Par Misch Pautsch Changer en allemand pour l'article original

Il existe de nombreux métiers que personne ne veut faire, mais que quelqu'un doit faire. En tête de cette liste figure probablement l'examen de photos et de vidéos montrant des abus sur des enfants. Entretien avec le département CSAM de la police judiciaire.

Son lieu de travail ne pourrait pas être plus normal : une zone protégée sans porte, quatre bureaux bien rangés avec trois écrans chacun, quelques disques durs ordonnés, des CD… il ne manque que les photos de famille. Mais le matériel examiné ici est tout sauf normal : c'est ici que siège le département Child sexual abuse material (CSAM) de la police judiciaire. Parmi les tâches de l'équipe de sept personnes – quatre enquêteur·rice·s et trois analystes civil·e·s – figure l'exploitation de photos et de vidéos qui n'existeraient pas dans un monde meilleur. Mais elles existent… et pour que les personnes qui se cachent derrière elles puissent rendre des comptes, elles doivent être évaluées. Et évaluer signifie avant tout, dans un premier temps, regarder.
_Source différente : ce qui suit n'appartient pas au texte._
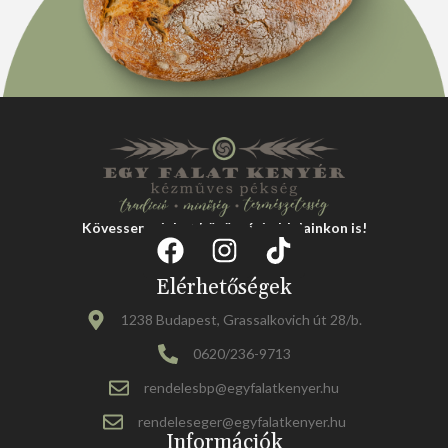
Kövessen minket közösségi oldalainkon is!
Elérhetőségek
1238 Budapest, Grassalkovich út 28/b.
0620/236-9713
rendelesbp@egyfalatkenyer.hu
rendeleseger@egyfalatkenyer.hu
Információk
"Nous recevons chaque semaine de nouveaux signalements", explique Sven Schwaller, chef du département CSAM. Ils peuvent provenir d'individus, d'écoles, du ministère public, d'Europol ou d'autres organisations internationales. Chacun des signalements a un lien avec le Luxembourg. 107 nouvelles enquêtes pour CSAM ont été ouvertes rien qu'en 2024, contre 86 l'année précédente.
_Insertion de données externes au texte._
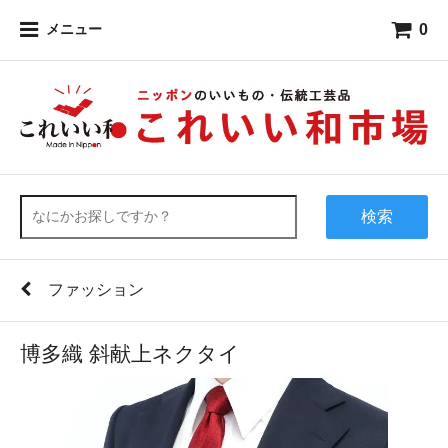
0
メニュー
検索
ファッション
博多織 斜献上ネクタイ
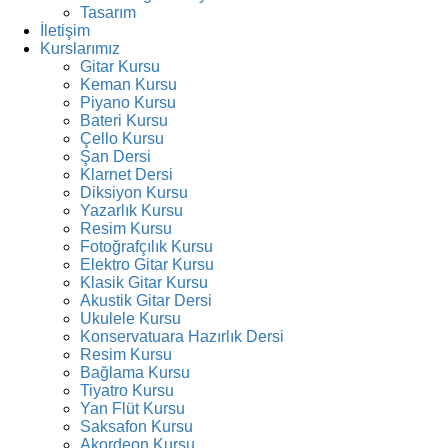
Tasarım
İletişim
Kurslarımız
Gitar Kursu
Keman Kursu
Piyano Kursu
Bateri Kursu
Çello Kursu
Şan Dersi
Klarnet Dersi
Diksiyon Kursu
Yazarlık Kursu
Resim Kursu
Fotoğrafçılık Kursu
Elektro Gitar Kursu
Klasik Gitar Kursu
Akustik Gitar Dersi
Ukulele Kursu
Konservatuara Hazırlık Dersi
Resim Kursu
Bağlama Kursu
Tiyatro Kursu
Yan Flüt Kursu
Saksafon Kursu
Akordeon Kursu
Mike est l'un des analystes civils du service. Il a été recruté pour son expérience en informatique, mais il n'a appris les détails que lors de l'entretien d'embauche. Cela ne l'a pas découragé : "Comme j'ai toujours voulu travailler dans la police, j'ai accepté le poste. Cela fait maintenant cinq ans que je suis ici. Le travail est toujours incroyablement passionnant." À côté de lui se trouve Steve, qui est attaché à l'équipe en tant qu'enquêteur. Lui non plus ne savait pas si ce service était fait pour lui : "Au début, aucun de nous ne savait s'il allait s'en sortir. On ne le sait qu'une fois qu'on l'a fait." [Nous avons renoncé aux portraits et à leurs noms de famille pour des raisons d'enquête, ndlr] Aujourd'hui, la possibilité de faire un stage interne au département de la protection de la jeunesse est une option pour tous les futurs policiers.